Nevertheless, federal governments of both political persuasions have always acknowledged that there is an important role for the Commonwealth to play in supporting the states in the provision of legal assistance through direct payments to Legal Aid Commissions, to Community Legal Centres, and to Indigenous legal assistance bodies.

With that in mind, I note that in the recent past there have been a number of statements made about the size of the Commonwealth's contribution to the legal assistance sector.

So let me take the opportunity with these remarks this morning to put some facts on the table.

First, to date, there have been no cuts to payments to Community Legal Centres by the Commonwealth Government. It has been claimed by some that the Government is withdrawing $6.8 million annually. That claim is misleading.

That money, to which the state Attorney also referred, was money provided for under a four year program, announced by the previous federal government in the 2013 budget, which was deliberately designed to terminate on 30 June 2017. When that program terminates that money will no longer be available.
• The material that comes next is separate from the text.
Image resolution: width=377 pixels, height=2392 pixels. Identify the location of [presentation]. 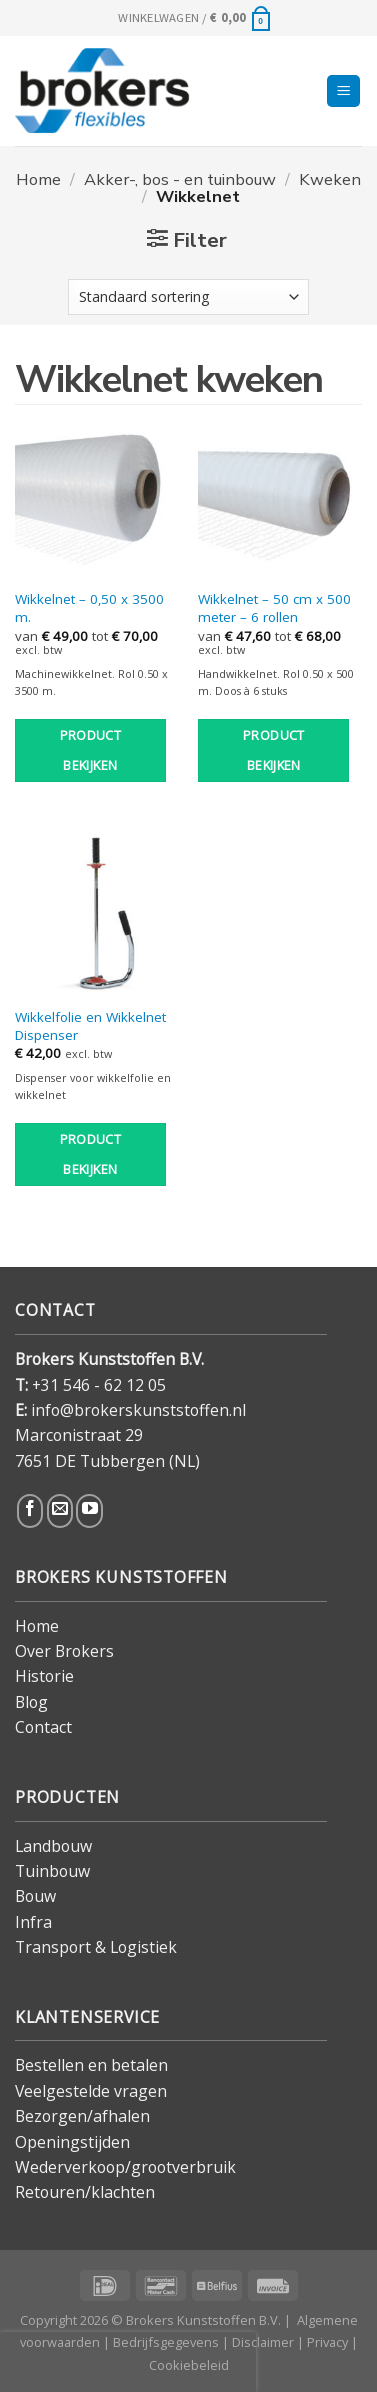 (128, 2362).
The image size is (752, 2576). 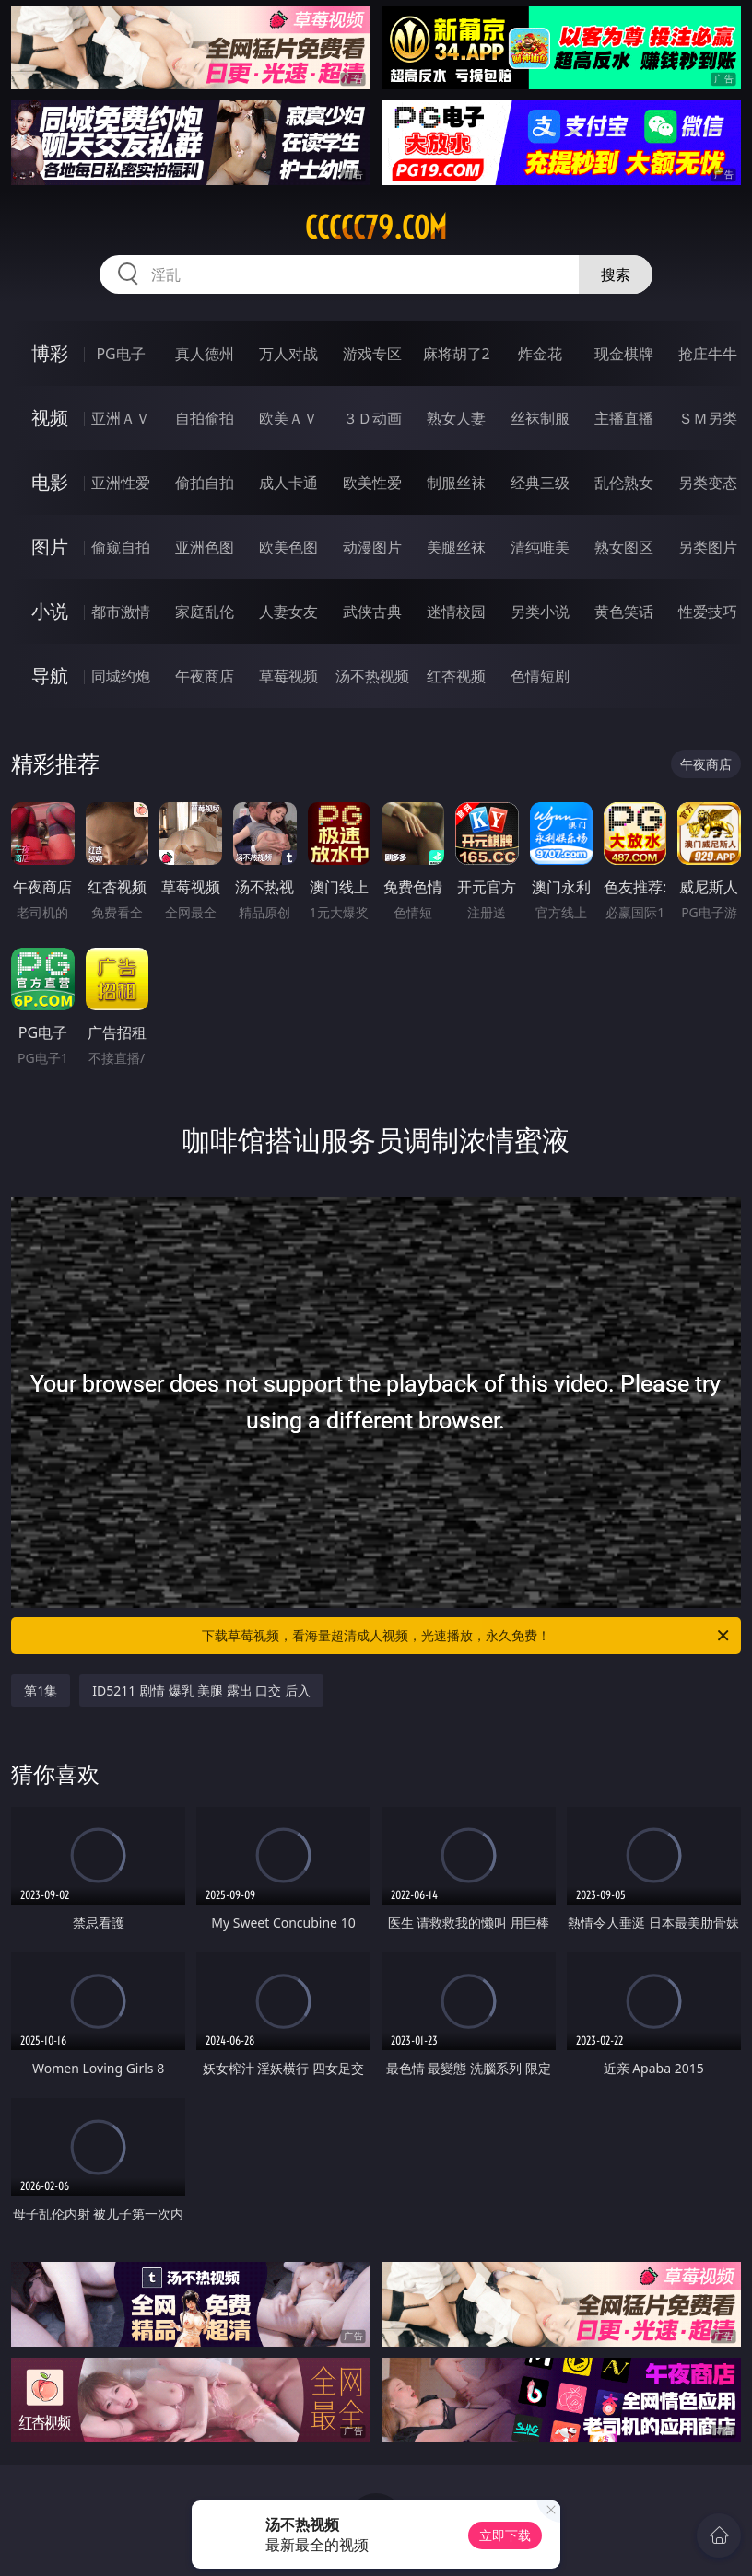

This is what is being called by some - the "Dreyfus funding cliff".

In spite of those, and other claims, the reality of competing funding priorities and the necessity for budget repair across Government should not obscure the significant support that the Commonwealth provides and to which we are committed to continue to provide."

BACKGROUND

The Guardian, 27 March 2017:

The fight for adequate funding for community legal centres stretches back to 2013. When the Abbott government was elected in September 2013, it used its first mid-year budget update to cut $43.1m for legal assistance services over four years, including $19.6m from community legal centres.

Six months later, in its 2014-15 budget, it cut another $6m from CLCs.

A month later it made one-off grants worth $1.55m to just 14 CLCs. Then in March 2015, following intense community pressure, it reversed some of its 2013-14 budget update cuts, reinstating $12m in funding over two years for the sector.

A few months later, in mid-2015, it signed a new five-year national partnership agreement on legal assistance services. The agreement provided Australia’s 189 community legal centres with $42.2m funding in 2016-17, but that funding drops to $30.1m in 2017-­18, $30.6m in 2018-­19, and $31m in 2019-­20.

The reduction in funding levels from 2016-­17 amounts to $34.83m over three years, 30% of CLC funding.